Комната с пианино, столовая, чей-то, кажется, кабинет, шкафы, книги, посуда, прочая антикварная дрянь, и вот я уже видела лестницу и вбежала в последнюю из вереницы изысканных комнат, полураздетая, только юбка мешалась и рубаха кое-как прикрывала мне грудь. В полумраке, среди нервного света свечей, я натолкнулась как на невидимую стену на деревянный стол с покрытой красной тканью домовиной и на остолбеневшего невзрачного мужичка в красной шапочке и красном же одеянии.
Я не знала, как проскочить мимо этого мужичка, вроде бы хлипкого, немощного, но неприятно подчиняющего своей воле. Детский крик рвал мне сердце, грудь тянуло от молока, а мужичок, не торопясь положив рядом с гробом две палочки с набалдашниками, преспокойно кивнул и потянул красную ткань.
— Что ж, Вера Андреевна, попрощайтесь.
В гробу лежал мужчина, и я равнодушно мазнула по нему взглядом. Мужичок больше не преграждал мне путь, я бросилась к детям.
Лестница была деревянной и мне показалась бесконечной и ужасающе скользкой. Но, конечно, мне все еще было плохо, я хваталась за полированные перила и стремилась наверх. Комната, еще одна, и вот я добралась и без сил сползла по стенке, зажав рот рукой, чтобы не закричать.

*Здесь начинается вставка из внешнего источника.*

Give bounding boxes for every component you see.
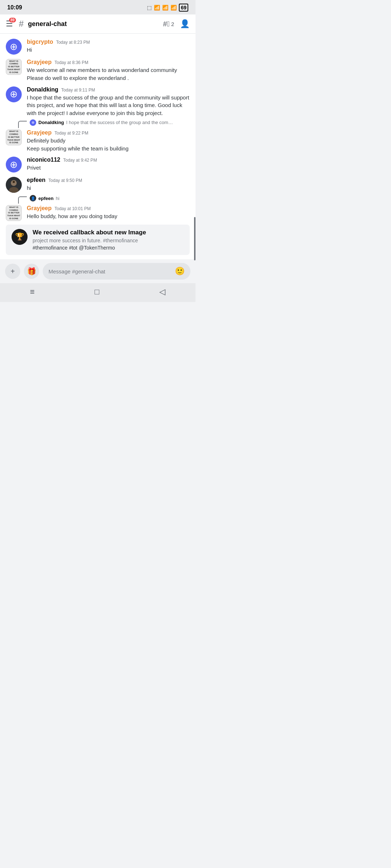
reply-block: ⊕ Donaldking I hope that the success of … [0,119,196,128]
message-text: Hello buddy, how are you doing today [27,212,190,220]
plus-icon: + [10,267,15,276]
reply-avatar: ⊕ [30,119,36,126]
discord-mini-icon: ⊕ [31,120,34,124]
message-with-reply: ⊕ Donaldking I hope that the success of … [0,119,196,155]
message-content: Grayjeep Today at 9:22 PM Definitely bud… [27,129,190,153]
status-icons: ⬚ 📶 📶 📶 69 [147,4,188,12]
navigation-bar: ≡ □ ◁ [0,283,196,302]
nav-home-button[interactable]: □ [94,287,99,297]
threads-button[interactable]: #⃣ 2 [163,20,174,28]
message-content: niconico112 Today at 9:42 PM Privet [27,157,190,172]
message-header: Grayjeep Today at 10:01 PM [27,205,190,212]
timestamp: Today at 10:01 PM [54,206,91,211]
avatar: ⊕ [6,86,22,102]
notification-main-text: We received callback about new Image [33,229,184,236]
scrollbar-thumb[interactable] [194,217,196,260]
message-header: niconico112 Today at 9:42 PM [27,157,190,163]
message-row: WHAT ISCOMINGIS BETTERTHAN WHATIS GONE G… [0,57,196,84]
message-content: Donaldking Today at 9:11 PM I hope that … [27,86,190,117]
reply-text: I hope that the success of the group and… [66,120,175,125]
message-input-bar: + 🎁 Message #general-chat 🙂 [0,259,196,283]
message-row: ⊕ bigcrypto Today at 8:23 PM Hi [0,37,196,57]
message-row: ⊕ Donaldking Today at 9:11 PM I hope tha… [0,84,196,119]
username[interactable]: Grayjeep [27,205,51,212]
message-row: epfeen Today at 9:50 PM hi [0,175,196,195]
avatar [6,177,22,193]
epfeen-avatar-svg [6,177,22,193]
emoji-button[interactable]: 🙂 [175,267,185,276]
reply-username: epfeen [38,196,54,201]
avatar: WHAT ISCOMINGIS BETTERTHAN WHATIS GONE [6,205,22,221]
username[interactable]: epfeen [27,177,46,183]
notification-badge: 89 [9,18,16,22]
discord-logo-icon: ⊕ [10,41,18,52]
avatar: WHAT ISCOMINGIS BETTERTHAN WHATIS GONE [6,59,22,75]
channel-hash: # [19,19,24,29]
username[interactable]: Donaldking [27,86,58,93]
message-header: Grayjeep Today at 8:36 PM [27,59,190,65]
reply-avatar: 👤 [30,195,36,201]
svg-point-3 [13,181,15,183]
notification-hashtags: #thermofinance #tot @TokenThermo [33,245,184,251]
message-content: bigcrypto Today at 8:23 PM Hi [27,39,190,54]
notification-content: We received callback about new Image pro… [33,229,184,251]
message-content: Grayjeep Today at 8:36 PM We welcome all… [27,59,190,82]
message-text: Privet [27,164,190,172]
message-row: WHAT ISCOMINGIS BETTERTHAN WHATIS GONE G… [0,205,196,223]
battery-indicator: 69 [179,4,188,12]
avatar: 🏆 [12,229,28,245]
screenshot-icon: ⬚ [147,5,152,10]
message-header: epfeen Today at 9:50 PM [27,177,190,183]
message-row: ⊕ niconico112 Today at 9:42 PM Privet [0,154,196,175]
timestamp: Today at 8:23 PM [56,40,90,45]
gift-button[interactable]: 🎁 [24,264,39,279]
reply-block: 👤 epfeen hi [0,195,196,204]
username[interactable]: bigcrypto [27,39,53,45]
nav-menu-button[interactable]: ≡ [30,287,35,297]
message-input-field[interactable]: Message #general-chat 🙂 [43,263,190,280]
members-icon[interactable]: 👤 [180,19,190,29]
reply-line [18,196,27,204]
app-root: 10:09 ⬚ 📶 📶 📶 69 ☰ 89 # general-chat #⃣ … [0,0,196,302]
gift-icon: 🎁 [27,267,36,276]
reply-line [18,121,27,128]
header-icons: #⃣ 2 👤 [163,19,190,29]
message-text: We welcome all new members to ariva wond… [27,66,190,82]
notification-sub-text: project more success in future. #thermof… [33,238,184,243]
message-text: hi [27,184,190,192]
message-content: epfeen Today at 9:50 PM hi [27,177,190,192]
message-content: Grayjeep Today at 10:01 PM Hello buddy, … [27,205,190,220]
signal-icon2: 📶 [171,5,177,10]
username[interactable]: niconico112 [27,157,60,163]
message-header: Grayjeep Today at 9:22 PM [27,129,190,136]
username[interactable]: Grayjeep [27,129,51,136]
grayjeep-avatar-text: WHAT ISCOMINGIS BETTERTHAN WHATIS GONE [7,206,20,220]
avatar: ⊕ [6,39,22,55]
message-with-reply: 👤 epfeen hi WHAT ISCOMINGIS BETTERTHAN W… [0,195,196,223]
notification-card: 🏆 We received callback about new Image p… [6,225,190,255]
message-header: bigcrypto Today at 8:23 PM [27,39,190,45]
discord-logo-icon: ⊕ [10,89,18,100]
hamburger-menu[interactable]: ☰ 89 [6,20,13,28]
timestamp: Today at 9:22 PM [54,131,88,136]
status-time: 10:09 [7,4,22,11]
timestamp: Today at 9:42 PM [63,158,97,163]
grayjeep-avatar-text: WHAT ISCOMINGIS BETTERTHAN WHATIS GONE [7,130,20,144]
nav-back-button[interactable]: ◁ [159,287,165,297]
messages-list: ⊕ bigcrypto Today at 8:23 PM Hi WHAT ISC… [0,34,196,259]
message-header: Donaldking Today at 9:11 PM [27,86,190,93]
svg-text:🏆: 🏆 [15,232,24,241]
thread-count: 2 [171,21,174,27]
timestamp: Today at 9:11 PM [61,88,95,93]
reply-username: Donaldking [38,120,64,125]
channel-header: ☰ 89 # general-chat #⃣ 2 👤 [0,14,196,34]
username[interactable]: Grayjeep [27,59,51,65]
avatar: WHAT ISCOMINGIS BETTERTHAN WHATIS GONE [6,129,22,145]
grayjeep-avatar-text: WHAT ISCOMINGIS BETTERTHAN WHATIS GONE [7,60,20,74]
timestamp: Today at 8:36 PM [54,60,88,65]
status-bar: 10:09 ⬚ 📶 📶 📶 69 [0,0,196,14]
reply-content: ⊕ Donaldking I hope that the success of … [30,119,196,126]
avatar: ⊕ [6,157,22,173]
message-text: Hi [27,46,190,54]
add-button[interactable]: + [5,264,20,279]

Всего пара секунд, и я отняла руку и сплюнула на пол желчь, утерлась рукавом, поднялась, подошла к колыбельке, разодрала рубаху, стащила ее с плеч и взяла малыша. Он сразу затих, вцепился в мои мокрые волосы крохотной сильной ручкой. Я чувствовала взгляды — в детской была темнота, но в соседней комнате трепыхалась единственная свеча, — и обернулась.
Слезы бывают и сладкими, боль — исцеляющей. Дети уже молчали, стояли в кроватках и не отрываясь смотрели на меня. Их было трое, если не считать грудничка, и я навскидку решила, что старшему мальчонке лет пять, а мальчик и девочка, близнецы, где-то на год моложе.

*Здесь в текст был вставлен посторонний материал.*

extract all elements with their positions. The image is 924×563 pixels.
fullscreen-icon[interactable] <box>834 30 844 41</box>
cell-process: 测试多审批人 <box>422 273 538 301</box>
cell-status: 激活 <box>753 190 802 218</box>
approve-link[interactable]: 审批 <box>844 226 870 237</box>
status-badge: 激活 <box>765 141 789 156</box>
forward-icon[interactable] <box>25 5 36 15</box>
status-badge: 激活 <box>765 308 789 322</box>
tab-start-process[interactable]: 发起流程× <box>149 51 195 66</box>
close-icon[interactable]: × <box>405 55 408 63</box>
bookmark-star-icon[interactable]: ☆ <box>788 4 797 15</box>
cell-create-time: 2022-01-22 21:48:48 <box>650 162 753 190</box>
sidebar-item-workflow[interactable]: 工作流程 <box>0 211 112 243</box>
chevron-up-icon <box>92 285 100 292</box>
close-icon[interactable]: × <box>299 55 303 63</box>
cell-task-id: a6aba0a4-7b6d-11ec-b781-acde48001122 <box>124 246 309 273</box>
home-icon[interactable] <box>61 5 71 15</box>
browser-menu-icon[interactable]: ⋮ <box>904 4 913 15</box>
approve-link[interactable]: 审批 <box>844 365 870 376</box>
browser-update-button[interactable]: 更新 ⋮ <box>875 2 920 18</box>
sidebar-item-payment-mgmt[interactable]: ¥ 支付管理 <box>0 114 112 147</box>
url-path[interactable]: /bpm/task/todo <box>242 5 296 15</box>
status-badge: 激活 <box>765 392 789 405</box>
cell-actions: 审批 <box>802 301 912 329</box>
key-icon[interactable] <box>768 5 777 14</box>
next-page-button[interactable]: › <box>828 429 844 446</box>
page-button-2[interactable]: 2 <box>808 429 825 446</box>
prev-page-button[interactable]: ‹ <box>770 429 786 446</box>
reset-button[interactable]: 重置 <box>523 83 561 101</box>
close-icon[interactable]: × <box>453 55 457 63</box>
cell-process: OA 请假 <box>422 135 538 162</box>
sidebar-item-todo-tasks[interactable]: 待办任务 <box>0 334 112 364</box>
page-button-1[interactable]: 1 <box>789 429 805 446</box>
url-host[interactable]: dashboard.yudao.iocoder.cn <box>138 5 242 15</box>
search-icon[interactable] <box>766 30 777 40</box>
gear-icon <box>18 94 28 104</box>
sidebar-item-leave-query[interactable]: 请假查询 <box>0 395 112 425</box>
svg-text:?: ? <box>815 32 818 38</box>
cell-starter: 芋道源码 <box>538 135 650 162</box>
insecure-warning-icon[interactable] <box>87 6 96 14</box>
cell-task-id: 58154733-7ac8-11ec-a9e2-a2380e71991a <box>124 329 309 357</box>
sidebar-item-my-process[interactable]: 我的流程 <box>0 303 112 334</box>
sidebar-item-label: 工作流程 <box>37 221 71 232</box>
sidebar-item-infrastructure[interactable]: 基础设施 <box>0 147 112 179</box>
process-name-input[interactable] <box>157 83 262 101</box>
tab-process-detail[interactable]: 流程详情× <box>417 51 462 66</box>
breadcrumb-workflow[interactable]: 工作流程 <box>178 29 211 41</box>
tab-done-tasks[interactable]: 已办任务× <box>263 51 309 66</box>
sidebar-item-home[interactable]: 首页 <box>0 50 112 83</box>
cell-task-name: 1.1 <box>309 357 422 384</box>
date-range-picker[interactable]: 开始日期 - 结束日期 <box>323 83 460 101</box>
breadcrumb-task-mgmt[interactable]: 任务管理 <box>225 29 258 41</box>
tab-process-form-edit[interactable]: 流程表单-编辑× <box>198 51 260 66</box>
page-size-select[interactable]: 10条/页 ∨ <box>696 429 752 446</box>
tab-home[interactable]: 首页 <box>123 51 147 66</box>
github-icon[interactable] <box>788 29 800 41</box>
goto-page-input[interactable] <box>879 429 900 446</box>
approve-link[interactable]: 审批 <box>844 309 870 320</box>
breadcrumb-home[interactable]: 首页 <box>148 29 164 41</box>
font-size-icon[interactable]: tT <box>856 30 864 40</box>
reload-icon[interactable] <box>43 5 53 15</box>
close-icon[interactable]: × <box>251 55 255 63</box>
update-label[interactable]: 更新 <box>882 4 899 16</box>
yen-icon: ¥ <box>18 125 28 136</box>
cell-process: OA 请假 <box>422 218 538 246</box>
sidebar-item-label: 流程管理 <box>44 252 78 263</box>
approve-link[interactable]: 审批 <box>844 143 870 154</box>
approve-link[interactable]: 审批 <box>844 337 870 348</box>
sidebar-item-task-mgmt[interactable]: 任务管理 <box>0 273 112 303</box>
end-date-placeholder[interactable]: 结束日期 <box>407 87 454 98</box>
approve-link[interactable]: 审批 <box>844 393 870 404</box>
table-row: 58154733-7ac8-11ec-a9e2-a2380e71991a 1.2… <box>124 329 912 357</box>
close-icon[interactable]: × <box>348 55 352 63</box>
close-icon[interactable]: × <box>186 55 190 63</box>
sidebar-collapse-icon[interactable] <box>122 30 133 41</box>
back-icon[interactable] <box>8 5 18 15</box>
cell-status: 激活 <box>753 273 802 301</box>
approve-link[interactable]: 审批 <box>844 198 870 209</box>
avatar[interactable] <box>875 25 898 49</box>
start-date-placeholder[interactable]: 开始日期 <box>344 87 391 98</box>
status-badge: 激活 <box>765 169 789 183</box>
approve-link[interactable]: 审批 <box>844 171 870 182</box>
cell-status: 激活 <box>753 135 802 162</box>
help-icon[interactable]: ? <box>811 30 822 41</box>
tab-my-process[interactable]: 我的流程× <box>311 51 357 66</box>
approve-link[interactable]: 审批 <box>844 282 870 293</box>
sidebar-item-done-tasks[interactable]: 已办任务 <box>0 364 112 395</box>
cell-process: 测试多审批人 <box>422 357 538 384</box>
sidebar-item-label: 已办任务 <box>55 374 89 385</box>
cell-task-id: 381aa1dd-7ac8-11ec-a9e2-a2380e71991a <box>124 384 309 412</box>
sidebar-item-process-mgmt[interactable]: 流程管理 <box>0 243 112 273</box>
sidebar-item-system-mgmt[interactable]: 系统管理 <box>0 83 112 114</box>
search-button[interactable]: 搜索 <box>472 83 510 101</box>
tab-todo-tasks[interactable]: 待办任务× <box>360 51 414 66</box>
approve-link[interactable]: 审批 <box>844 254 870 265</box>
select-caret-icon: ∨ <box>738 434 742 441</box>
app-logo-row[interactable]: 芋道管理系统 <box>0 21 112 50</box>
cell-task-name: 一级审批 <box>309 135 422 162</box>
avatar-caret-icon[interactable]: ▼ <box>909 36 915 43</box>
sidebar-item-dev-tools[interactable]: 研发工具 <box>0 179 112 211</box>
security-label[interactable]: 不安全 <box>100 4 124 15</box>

— Я здесь, я пришла, — прошептала я, садясь с малышом на подвернувшуюся скамеечку. — Я больше никуда не уйду.
Младенцу было около года, и это был крепкий, здоровый, тяжелый бутуз. Он без малейших затруднений впился мне в грудь, и я ойкнула от его хватки.
— Мама, — прошептал старший мальчик, — мама, случилось плохое?

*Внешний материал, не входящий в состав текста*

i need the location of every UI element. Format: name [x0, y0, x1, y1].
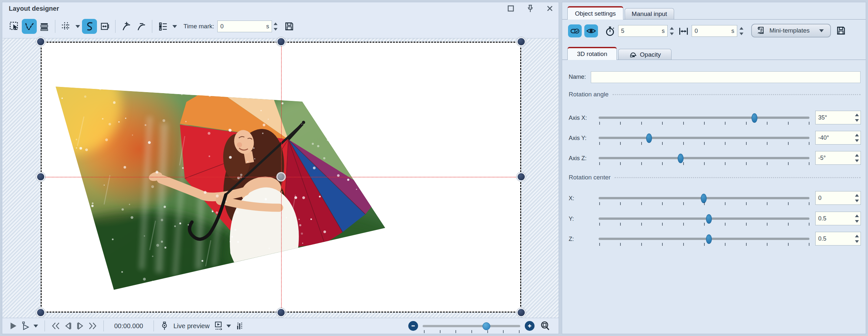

Я не знаю, малыш. Наверное. Твоя мать сделала что-то, за что ее отругала прислуга, внизу в комнате стоит гроб, и странный мужчина, одетый в красное, играет на ксилофоне. Девка — слышишь? — все голосит, что я помешалась, и то, что я услышала от старухи, мне не добавляет уверенности в завтрашнем дне.
Завтрашнее дно может быть намного хуже сегодняшнего. Но я мать и справлюсь со всем, это я обещаю.
— Нет, мой маленький. Все хорошо.
Удивительное и волшебное чувство — обнимать своего ребенка и кормить его молоком. Между нами незримая нить, и разорвать ее не достанет сил даже у великана. А старшие… мне захотелось коснуться рукой золотистых кудрей, погладить заплаканные щечки, прижать к себе малышей и сказать, что я никогда, никогда, никогда не позволю, чтобы с ними произошло что-то скверное. Все, что я могу, а я могу многое, я сделаю, чтобы с их губ не пропадала улыбка. Весь этот чертов мир, чем бы он ни был, раем или же адом, я переверну вверх тормашками, горы сравняю с землей, реки заставлю течь вспять, ударом ноги выбью сокровища из глубоких недр, четвертую и вздерну любого, кто лишь помыслит причинить моим детям зло. Все блага я стащу с небес и вытащу из преисподней и брошу к ногам моих малышей.
Эти взгляды сладкими ядовитыми стрелами вонзаются прямо под кожу, растворяются в моей — не моей — крови, и сердце начинает стучать быстро-быстро.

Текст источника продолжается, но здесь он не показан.